Infatti, il tenore letterale dell’art. 1, comma 2, cit. è tale da evidenziare la volontà del legislatore di escludere dal campo di operatività del decreto sia il personale delle pubbliche amministrazioni sia le pubbliche amministrazioni in quanto tali.
La solidarietà prevista dall’art. 29, comma 2, cit. non può riguardare l’amministrazione pubblica come datore di lavoro del personale assunto nelle forme del pubblico impiego.
5. Il motivo è fondato e va accolto.
Trovano applicazione nella specie i seguenti principi già affermati da questa Corte in analoghe fattispecie (ex multis, Cass. nn. 6554 del 2019, 29176/18, 17518/2018, 28186/2017, 24953/2017, 20327/2016, 15432/2014): l’art. 1, comma 2, del d.lgs. n. 276 del 2003, nel prevedere che “il presente decreto non trova applicazione per le pubbliche amministrazioni e per il loro personale” è chiaro nell’individuare il destinatario della esclusione, riferita all’intero decreto innanzitutto nell’ente pubblico;
non è ravvisabile il prospettato vizio di eccesso di delega rispetto alla legge n. 30/2003, art. 6, in quanto questo riguarda esclusivamente i rapporti fra legge delegante e decreto legislativo delegato, ma viene meno nei casi in cui il legislatore, intervenendo nuovamente sul testo normativo, trasformi la natura della norma da legge in senso materiale a legge in senso formale, affrancandola dal vizio di eccesso di delega, come si è verificato nella specie (cfr.

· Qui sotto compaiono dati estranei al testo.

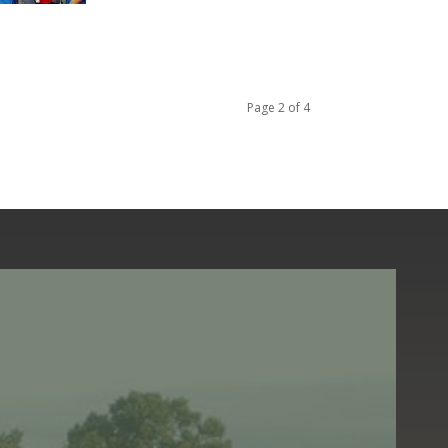
Page 2 of 4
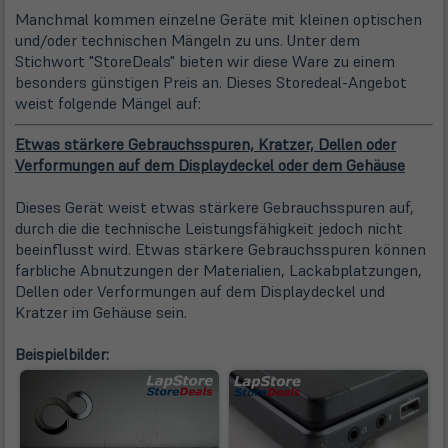
Manchmal kommen einzelne Geräte mit kleinen optischen
und/oder technischen Mängeln zu uns. Unter dem
Stichwort "StoreDeals" bieten wir diese Ware zu einem
besonders günstigen Preis an. Dieses Storedeal-Angebot
weist folgende Mängel auf:
Etwas stärkere Gebrauchsspuren, Kratzer, Dellen oder
Verformungen auf dem Displaydeckel oder dem Gehäuse
Dieses Gerät weist etwas stärkere Gebrauchsspuren auf,
durch die die technische Leistungsfähigkeit jedoch nicht
beeinflusst wird. Etwas stärkere Gebrauchsspuren können
farbliche Abnutzungen der Materialien, Lackabplatzungen,
Dellen oder Verformungen auf dem Displaydeckel und
Kratzer im Gehäuse sein.
Beispielbilder:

Cass. 15432/2014 cit., che, attraverso il richiamo alla ordinanza della Corte Costituzionale n. 5 del 2013, ha evidenziato come la disciplina della responsabilità solidale del committente, dettata dall’art. 29 del d.lgs. n. 276 del 2003, è stata oggetto di plurimi interventi del legislatore, successivi ed estranei al rapporto di delegazione, che hanno fatto venire meno ogni rilevanza dell’eventuale vizio originario);
l’art. 9 del decreto-legge n. 76 del 2013, conv. con modif. nella legge n. 99 del 2013, nella parte in cui prevede la inapplicabilità del suddetto articolo 29 ai contratti di appalto stipulati dalle pubbliche amministrazioni di cui all’art. 1 del d.lgs. n. 165 del 2001 ha esplicitato, senza innovare il quadro normativo previgente, un precetto già desumibile dal testo originario del richiamato art. 29 e dalle successive integrazioni.
All’orientamento giurisprudenziale innanzi richiamato il Collegio intende dare continuità condividendone le ragioni esposte, da intendersi qui richiamate ex art. 118 disp. att. cod. proc. civ..
6. La Corte accoglie il ricorso. Cassa la sentenza impugnata e decidendo nel merito rigetta la domanda ex art. 29 del d.lgs. n. 276 del 2003.
7. Compensa tra le parti le spese dell’intero giudizio tenuto conto dei contrastanti orientamenti della giurisprudenza di merito.
P.Q.M.
Accoglie il ricorso nei sensi di cui in motivazione. Cassa la sentenza impugnata e decidendo nel merito rigetta la domanda ex art. 29 del d.lgs. n. 276 del 2003. Compensa tra le parti le spese dell’intero giudizio.